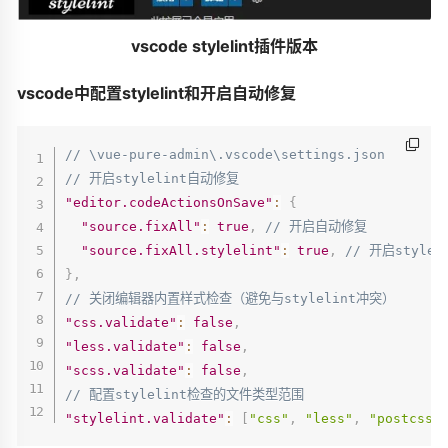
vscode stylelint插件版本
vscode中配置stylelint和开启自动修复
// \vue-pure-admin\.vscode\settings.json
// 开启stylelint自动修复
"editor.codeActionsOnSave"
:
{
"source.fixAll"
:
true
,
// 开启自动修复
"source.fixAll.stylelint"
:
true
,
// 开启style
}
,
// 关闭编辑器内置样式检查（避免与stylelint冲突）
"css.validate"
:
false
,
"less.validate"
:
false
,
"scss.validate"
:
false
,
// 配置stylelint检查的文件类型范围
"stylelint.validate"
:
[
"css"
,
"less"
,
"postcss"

==

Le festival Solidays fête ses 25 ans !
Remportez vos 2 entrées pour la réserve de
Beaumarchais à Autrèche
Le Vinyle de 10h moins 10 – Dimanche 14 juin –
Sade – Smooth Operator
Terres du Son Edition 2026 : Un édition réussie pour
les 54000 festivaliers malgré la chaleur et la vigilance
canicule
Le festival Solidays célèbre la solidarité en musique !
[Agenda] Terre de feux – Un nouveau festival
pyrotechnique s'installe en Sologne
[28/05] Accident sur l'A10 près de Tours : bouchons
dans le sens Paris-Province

> [Directions] Look over the listing above and copy each line that contains "pour".

> [Result]
Remportez vos 2 entrées pour la réserve de
Terres du Son Edition 2026 : Un édition réussie pour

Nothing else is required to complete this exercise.